Trauma Responsive Child Welfare Systems

Virginia Strand and Ginny Sprang

This comprehensive reference offers a robust framework for introducing and sustaining trauma-responsive services and culture in child welfare systems. Organized around concepts of safety, permanency, and well-being, chapters describe innovations in child protection, violence prevention, foster care, and adoption services to reduce immediate effects of trauma on children and improve long-term development and maturation. Foundations and interventions for practice include collaborations with families and community entities, cultural competency, trauma-responsive assessment and treatment, promoting trauma-informed parenting, and, when appropriate, working toward reunification of families.
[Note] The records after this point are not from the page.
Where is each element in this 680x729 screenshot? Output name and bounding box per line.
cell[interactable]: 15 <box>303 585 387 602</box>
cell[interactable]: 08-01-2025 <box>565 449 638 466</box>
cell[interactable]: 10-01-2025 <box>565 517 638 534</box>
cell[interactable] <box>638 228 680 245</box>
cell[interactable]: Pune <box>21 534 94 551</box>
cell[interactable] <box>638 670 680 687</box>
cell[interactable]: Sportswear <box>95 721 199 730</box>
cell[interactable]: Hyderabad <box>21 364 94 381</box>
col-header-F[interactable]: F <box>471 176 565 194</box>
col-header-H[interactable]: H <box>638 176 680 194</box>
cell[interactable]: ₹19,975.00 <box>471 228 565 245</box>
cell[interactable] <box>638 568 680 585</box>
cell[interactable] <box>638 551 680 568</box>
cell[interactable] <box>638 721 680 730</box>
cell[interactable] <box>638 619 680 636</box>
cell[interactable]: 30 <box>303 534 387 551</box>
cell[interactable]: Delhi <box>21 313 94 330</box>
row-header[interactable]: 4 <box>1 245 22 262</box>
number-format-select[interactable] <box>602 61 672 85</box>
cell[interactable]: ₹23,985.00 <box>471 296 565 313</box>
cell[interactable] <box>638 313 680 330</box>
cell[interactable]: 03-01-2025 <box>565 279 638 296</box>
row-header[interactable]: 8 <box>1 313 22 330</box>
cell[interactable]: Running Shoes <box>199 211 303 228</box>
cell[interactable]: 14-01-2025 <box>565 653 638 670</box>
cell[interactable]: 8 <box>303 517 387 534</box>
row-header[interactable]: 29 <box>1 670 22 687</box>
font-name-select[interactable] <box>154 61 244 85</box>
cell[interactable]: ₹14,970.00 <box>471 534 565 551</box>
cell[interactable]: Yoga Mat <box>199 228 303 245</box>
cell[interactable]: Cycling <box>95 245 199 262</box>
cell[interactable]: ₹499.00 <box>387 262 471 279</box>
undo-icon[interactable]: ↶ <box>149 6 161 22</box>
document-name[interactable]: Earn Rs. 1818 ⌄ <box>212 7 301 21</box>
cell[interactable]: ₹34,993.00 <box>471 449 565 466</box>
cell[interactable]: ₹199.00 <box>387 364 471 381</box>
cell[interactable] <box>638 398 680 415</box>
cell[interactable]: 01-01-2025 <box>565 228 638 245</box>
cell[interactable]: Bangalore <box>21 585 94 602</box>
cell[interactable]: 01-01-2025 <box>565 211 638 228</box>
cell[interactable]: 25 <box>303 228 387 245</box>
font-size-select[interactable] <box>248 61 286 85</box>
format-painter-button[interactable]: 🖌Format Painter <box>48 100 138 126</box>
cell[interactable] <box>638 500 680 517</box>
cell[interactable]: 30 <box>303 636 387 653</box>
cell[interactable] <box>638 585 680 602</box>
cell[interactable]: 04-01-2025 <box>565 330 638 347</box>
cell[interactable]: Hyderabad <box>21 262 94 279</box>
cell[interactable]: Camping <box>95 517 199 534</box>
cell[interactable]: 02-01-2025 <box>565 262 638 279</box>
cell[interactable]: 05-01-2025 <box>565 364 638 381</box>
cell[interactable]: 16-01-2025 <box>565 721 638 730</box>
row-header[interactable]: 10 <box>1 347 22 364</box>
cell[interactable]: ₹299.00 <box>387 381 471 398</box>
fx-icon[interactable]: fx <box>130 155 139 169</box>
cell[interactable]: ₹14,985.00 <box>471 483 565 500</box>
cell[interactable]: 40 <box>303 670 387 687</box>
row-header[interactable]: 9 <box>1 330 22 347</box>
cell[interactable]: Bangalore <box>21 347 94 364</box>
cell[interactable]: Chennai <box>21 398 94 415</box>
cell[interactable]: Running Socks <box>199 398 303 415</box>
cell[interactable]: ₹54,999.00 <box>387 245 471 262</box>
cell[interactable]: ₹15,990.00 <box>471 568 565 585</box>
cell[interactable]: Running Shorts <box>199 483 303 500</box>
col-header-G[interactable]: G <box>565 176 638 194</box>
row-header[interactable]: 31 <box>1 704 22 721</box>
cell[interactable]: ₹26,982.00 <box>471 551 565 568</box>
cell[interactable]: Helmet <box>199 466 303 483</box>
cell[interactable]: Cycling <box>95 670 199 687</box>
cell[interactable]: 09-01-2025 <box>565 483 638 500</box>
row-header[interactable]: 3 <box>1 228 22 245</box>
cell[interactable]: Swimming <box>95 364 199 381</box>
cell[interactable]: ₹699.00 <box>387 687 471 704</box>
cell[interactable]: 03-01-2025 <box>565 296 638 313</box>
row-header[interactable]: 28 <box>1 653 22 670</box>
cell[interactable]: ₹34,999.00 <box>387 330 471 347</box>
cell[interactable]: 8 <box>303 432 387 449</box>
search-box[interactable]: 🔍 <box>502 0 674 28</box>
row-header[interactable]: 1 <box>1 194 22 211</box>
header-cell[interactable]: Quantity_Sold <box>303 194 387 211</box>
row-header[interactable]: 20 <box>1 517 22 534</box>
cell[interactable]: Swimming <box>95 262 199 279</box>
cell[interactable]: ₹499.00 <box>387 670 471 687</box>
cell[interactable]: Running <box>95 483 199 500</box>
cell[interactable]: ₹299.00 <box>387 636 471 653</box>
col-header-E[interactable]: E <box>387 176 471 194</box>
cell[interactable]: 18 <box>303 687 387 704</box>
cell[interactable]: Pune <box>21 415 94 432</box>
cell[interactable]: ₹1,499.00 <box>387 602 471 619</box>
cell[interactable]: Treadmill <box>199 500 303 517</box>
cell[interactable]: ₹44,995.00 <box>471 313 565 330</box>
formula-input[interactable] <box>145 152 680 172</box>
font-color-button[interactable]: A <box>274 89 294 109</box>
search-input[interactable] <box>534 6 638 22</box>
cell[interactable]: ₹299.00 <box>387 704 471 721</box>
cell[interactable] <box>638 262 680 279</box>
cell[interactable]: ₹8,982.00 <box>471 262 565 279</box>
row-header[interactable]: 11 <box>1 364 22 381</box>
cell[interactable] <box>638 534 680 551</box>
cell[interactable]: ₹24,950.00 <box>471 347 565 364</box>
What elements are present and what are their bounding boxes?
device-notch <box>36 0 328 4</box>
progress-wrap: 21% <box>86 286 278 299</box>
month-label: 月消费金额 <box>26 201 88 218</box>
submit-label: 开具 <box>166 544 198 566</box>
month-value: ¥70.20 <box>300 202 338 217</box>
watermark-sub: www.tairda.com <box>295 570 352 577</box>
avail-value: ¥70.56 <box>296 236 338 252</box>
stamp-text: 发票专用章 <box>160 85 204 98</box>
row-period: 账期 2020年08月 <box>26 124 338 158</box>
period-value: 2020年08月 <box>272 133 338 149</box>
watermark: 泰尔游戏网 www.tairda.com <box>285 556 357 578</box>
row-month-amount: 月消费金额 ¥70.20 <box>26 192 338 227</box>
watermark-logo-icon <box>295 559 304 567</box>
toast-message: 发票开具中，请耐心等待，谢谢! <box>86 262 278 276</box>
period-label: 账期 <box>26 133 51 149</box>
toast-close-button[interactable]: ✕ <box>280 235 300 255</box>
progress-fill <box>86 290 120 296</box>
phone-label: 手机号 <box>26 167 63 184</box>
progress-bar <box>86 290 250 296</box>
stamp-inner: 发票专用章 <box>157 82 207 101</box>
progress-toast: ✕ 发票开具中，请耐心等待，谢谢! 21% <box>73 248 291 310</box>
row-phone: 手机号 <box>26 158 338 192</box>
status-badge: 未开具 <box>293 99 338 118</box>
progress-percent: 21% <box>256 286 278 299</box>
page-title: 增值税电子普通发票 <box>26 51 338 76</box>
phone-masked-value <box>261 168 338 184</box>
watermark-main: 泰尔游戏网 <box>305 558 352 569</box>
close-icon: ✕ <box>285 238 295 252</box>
The book’s chapters on agency culture also address staffing, supervisory, and training issues, planning and implementation, and developing a competent, committed, and sturdy workforce.

Among the topics covered:

  • Trauma-informed family engagement with resistant clients.
  • Introducing evidence-based trauma treatment in preventive services.
  • Working with resource parents for trauma-informed foster care.
  • Use of implementation science principles in program development for sustainability.
  • Trauma informed and secondary traumatic stress informed organizational readiness assessments.
  • Caseworker training for trauma practice and building worker resiliency. 

Trauma Responsive Child Welfare Systems ably assists psychology professionals of varied disciplines, social workers, and mental health professionals applying trauma theory and trauma-informed family engagement to clinical practice and/or research seeking to gain strategies for creating trauma-informed agency practice and agency culture. It also makes a worthwhile text for a child welfare training curriculum.